Well we solder on wondering what else is going to fall off next !
Regards Russs and Chris


----------



## pomme1 (May 19, 2005)

Russ and Chris,

Don't forget that the warranty is in addition to your statutory rights.
It is clearly not reasonable for the wheel arches to fall off a three year old vehicle, and I am sure any dealer worthy of the name would sort this out for you.

Roger


----------



## wanderer2010 (Apr 18, 2010)

This should have been sorted by swift in 2007 as there was a recall the same happend to me on a motorway it just fell off, The metal is not stainless steel and will rot that the wheel arches are attached to. If you check the database there should be something there


----------



## erneboy (Feb 8, 2007)

This problem has been well aired on here, a search should inform, Alan.


----------



## stewartwebr (May 27, 2005)

I had the same problem with my Voyager. One fell off on the motorway in France. Luckily it did not cause an accident and it did not get damaged. I stuck it back on and had it checked by Swift.

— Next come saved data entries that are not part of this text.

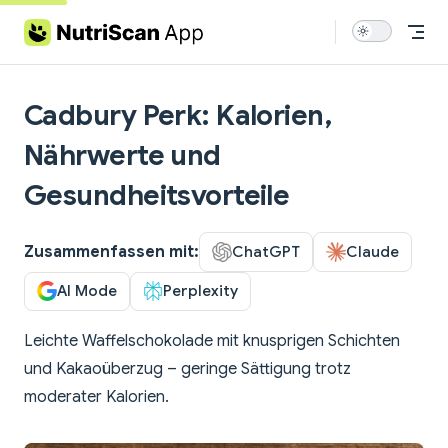
Skip to content
Cadbury Perk: Kalorien,
Nährwerte und
Gesundheitsvorteile
Zusammenfassen mit:
ChatGPT
Claude
AI Mode
Perplexity
Leichte Waffelschokolade mit knusprigen Schichten
und Kakaoüberzug – geringe Sättigung trotz
moderater Kalorien.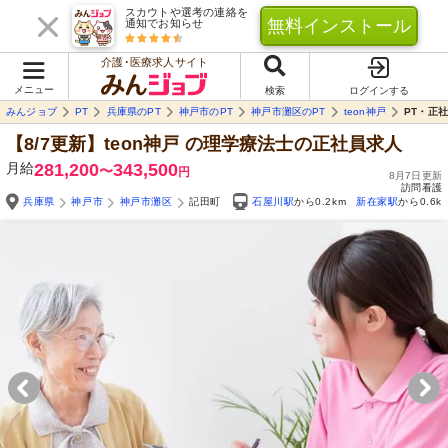
スカウトや選考の連絡を
無料インストール
通知でお知らせ
介護･医療求人サイト
メニュー
検索
ログインする
みんジョブ
PT
兵庫県のPT
神戸市のPT
神戸市灘区のPT
teon神戸
PT・正
【8/7更新】teon神戸
の理学療法士の正社員求人
月給
281,200
343,500
〜
円
8月7日更新
訪問看護
兵庫県
神戸市
神戸市灘区
記田町
石屋川駅
から0.2km
新在家駅
から0.6k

I think this has been a big problem for Swift and not really acceptable. If it's still happening, my worry is it will sooner or later cause a serious accident if they fly off on the motorway at high speed.

Stewart


----------



## Rapide561 (Oct 1, 2005)

*Van*

Russ and Chris

Are you the first owner of the motorhome? As suggested, there was a recall a while back and some work was done to wheel arches. Obviously I do not know if your van was affected or not.

I would suggest you phone/email Swift with your details and ask.

Russell


----------



## weldted (May 1, 2005)

*wheel arches*

same thing happened to me March 2008 bessy e765p. at 6 months old. Offside came right off, nearside loose, after a couple of nights of below freezing temp, not sure if that had any bearing only travel at 50-55 mph. on the way to Portugal when it happened. remove both cleaned all the brackets and roughed up the surfaces stuck them back on with sikaflex no further problems. Not really the point of a fairly new van. Swift said they were aware of some problems with the 2007 models so try contacting swift direct, but saw a brand new one at a show with the nearside arch coming loose. Try Amy in customer services.


----------



## weldted (May 1, 2005)

*wheel arches*

same thing happened to me March 2008 bessy e765p. at 6 months old. Offside came right off, nearside loose, after a couple of nights of below freezing temp, not sure if that had any bearing only travel at 50-55 mph. on the way to Portugal when it happened. remove both cleaned all the brackets and roughed up the surfaces stuck them back on with sikaflex no further problems. Not really the point of a fairly new van. Swift said they were aware of some problems with the 2007 models so try contacting swift direct, but saw a brand new one at a show with the nearside arch coming loose. Try Amy in customer services.


----------



## airstream (Jan 7, 2009)

*Ours too*

Hi,
Rear wheel arches fell off our Ace in Portugal - same time we met a guy at Lidle, Alcacer do Sol who was on his way home having cut his hols short as both his had fallen off despite having the recall work completed prior to departure
As stated another well known Swift "issue"
Regards and good luck


----------